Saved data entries
============================================================

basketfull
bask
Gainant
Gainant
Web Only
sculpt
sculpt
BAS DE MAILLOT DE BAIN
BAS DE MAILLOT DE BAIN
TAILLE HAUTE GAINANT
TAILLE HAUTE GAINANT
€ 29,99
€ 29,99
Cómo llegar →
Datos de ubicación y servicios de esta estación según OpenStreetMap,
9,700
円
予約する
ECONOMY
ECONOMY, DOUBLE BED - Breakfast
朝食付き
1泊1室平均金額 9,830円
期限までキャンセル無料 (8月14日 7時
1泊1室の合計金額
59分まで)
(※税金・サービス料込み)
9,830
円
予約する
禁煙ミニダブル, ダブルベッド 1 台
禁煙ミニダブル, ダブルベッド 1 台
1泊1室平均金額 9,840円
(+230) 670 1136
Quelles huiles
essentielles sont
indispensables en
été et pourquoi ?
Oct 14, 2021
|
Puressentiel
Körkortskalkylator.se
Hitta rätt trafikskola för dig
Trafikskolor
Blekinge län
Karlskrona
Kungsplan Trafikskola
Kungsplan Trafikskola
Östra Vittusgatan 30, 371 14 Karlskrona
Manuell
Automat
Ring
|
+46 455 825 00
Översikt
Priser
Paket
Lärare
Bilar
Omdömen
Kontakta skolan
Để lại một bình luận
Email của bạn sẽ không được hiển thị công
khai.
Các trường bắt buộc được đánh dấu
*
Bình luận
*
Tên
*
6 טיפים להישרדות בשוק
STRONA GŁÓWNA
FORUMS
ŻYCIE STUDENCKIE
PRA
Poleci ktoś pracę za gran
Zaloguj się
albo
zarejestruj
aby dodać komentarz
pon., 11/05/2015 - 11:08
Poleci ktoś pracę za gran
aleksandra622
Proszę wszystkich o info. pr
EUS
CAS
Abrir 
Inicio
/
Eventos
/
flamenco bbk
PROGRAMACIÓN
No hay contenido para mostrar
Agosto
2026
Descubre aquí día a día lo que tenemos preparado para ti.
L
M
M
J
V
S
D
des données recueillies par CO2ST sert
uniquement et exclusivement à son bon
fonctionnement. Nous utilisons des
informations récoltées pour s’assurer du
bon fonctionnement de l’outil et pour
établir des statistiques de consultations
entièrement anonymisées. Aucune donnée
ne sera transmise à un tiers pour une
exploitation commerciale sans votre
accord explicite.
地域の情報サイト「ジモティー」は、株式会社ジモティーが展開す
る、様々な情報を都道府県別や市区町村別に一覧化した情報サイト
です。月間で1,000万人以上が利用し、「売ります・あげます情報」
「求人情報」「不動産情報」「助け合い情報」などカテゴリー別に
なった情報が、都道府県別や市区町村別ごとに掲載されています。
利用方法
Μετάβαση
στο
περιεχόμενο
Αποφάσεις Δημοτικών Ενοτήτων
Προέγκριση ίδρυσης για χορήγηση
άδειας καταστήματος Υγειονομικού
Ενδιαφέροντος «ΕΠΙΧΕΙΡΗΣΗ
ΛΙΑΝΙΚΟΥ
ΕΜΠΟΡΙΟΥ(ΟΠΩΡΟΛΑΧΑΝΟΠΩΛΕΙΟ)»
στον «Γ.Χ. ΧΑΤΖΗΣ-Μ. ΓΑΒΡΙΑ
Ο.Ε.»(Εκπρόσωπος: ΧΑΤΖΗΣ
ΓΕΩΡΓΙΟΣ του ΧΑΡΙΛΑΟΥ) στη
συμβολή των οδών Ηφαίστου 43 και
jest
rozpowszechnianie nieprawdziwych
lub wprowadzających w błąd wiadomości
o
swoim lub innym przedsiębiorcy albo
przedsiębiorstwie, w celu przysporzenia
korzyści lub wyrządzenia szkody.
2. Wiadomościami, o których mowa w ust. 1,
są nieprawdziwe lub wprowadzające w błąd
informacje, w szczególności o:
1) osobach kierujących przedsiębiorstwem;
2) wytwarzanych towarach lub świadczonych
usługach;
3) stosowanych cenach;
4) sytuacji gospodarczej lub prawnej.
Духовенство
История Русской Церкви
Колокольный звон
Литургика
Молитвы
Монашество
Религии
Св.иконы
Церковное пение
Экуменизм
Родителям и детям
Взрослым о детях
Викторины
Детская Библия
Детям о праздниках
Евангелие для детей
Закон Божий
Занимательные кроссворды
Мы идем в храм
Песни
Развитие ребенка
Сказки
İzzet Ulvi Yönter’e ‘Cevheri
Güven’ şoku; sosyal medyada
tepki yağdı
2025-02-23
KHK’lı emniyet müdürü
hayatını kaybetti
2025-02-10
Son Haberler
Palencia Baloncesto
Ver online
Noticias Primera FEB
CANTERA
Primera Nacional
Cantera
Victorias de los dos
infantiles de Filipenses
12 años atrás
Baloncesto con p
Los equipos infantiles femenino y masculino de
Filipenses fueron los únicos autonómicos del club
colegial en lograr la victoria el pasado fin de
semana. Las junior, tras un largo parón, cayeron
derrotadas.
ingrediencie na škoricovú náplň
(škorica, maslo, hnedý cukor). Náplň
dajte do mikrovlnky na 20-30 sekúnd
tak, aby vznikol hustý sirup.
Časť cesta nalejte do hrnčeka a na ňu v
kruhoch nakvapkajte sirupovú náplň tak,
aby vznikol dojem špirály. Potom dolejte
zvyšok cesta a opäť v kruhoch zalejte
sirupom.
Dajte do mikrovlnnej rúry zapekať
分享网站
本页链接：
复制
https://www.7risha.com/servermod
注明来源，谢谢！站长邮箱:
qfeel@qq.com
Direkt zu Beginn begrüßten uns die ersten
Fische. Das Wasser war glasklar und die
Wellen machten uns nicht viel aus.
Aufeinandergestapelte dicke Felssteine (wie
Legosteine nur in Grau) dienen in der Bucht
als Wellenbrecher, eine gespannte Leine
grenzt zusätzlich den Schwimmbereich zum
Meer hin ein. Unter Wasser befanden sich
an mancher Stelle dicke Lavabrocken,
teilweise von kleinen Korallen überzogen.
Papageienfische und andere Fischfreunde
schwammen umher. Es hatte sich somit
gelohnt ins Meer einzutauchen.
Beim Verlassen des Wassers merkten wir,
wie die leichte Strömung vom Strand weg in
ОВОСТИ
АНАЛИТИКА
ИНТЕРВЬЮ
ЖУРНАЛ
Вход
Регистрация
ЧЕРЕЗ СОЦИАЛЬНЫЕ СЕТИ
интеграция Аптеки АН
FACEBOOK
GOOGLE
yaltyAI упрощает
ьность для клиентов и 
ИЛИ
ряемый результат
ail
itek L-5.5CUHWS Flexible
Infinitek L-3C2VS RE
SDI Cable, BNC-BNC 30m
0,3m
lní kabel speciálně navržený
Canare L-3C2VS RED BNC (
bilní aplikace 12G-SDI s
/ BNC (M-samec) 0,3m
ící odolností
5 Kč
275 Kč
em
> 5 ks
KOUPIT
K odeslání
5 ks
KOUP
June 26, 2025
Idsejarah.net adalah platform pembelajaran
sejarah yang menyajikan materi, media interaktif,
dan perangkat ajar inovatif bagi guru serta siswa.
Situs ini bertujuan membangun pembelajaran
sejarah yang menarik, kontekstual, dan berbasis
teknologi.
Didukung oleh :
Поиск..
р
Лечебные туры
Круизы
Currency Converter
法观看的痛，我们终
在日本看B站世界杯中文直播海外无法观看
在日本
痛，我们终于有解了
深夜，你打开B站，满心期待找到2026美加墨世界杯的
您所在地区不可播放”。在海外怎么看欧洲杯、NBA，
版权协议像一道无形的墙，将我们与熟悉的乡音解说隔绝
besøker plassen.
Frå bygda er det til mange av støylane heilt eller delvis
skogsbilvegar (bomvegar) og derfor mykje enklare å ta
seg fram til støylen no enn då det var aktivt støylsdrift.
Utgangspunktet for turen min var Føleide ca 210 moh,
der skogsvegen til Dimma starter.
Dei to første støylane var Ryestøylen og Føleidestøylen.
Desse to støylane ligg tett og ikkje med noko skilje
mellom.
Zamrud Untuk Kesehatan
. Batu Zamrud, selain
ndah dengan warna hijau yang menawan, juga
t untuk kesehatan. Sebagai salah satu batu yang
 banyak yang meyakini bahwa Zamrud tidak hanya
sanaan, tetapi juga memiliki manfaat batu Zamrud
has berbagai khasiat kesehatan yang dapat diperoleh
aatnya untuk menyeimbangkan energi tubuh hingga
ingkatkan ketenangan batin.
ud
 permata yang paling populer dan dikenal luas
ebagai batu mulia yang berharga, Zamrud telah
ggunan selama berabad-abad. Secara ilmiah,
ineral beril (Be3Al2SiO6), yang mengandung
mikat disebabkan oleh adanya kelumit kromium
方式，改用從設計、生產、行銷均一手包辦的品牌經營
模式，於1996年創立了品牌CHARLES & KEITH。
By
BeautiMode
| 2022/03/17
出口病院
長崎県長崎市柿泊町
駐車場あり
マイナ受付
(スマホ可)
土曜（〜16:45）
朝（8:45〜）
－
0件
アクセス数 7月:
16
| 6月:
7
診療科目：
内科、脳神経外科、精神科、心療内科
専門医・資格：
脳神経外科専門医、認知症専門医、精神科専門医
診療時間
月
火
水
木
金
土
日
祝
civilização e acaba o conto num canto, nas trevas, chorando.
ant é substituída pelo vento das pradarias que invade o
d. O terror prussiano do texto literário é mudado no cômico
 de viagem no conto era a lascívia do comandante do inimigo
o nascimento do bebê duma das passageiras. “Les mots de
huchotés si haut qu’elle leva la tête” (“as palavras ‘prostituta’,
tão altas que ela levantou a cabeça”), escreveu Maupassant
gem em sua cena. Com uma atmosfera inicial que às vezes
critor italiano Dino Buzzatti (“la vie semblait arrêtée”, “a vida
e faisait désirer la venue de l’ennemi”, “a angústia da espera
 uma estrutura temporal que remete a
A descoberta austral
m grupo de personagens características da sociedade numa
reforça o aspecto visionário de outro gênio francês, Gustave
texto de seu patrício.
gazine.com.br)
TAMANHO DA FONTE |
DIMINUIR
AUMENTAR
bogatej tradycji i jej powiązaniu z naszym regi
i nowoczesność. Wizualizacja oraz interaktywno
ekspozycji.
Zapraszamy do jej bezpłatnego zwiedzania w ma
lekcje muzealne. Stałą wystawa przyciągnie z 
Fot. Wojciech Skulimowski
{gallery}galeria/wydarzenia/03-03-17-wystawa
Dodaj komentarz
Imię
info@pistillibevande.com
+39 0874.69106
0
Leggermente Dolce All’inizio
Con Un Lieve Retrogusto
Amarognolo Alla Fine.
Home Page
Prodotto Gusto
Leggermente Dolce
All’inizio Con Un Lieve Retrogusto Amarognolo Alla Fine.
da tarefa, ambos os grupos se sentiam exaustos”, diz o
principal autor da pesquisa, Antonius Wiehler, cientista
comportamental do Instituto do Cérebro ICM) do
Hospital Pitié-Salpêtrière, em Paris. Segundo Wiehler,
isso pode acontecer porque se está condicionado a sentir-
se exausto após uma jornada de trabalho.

============================================================

_What is expected_:
Every line that contains the string "infantiles" should be copied from the records.

_Reply to the task_:
infantiles de Filipenses
Los equipos infantiles femenino y masculino de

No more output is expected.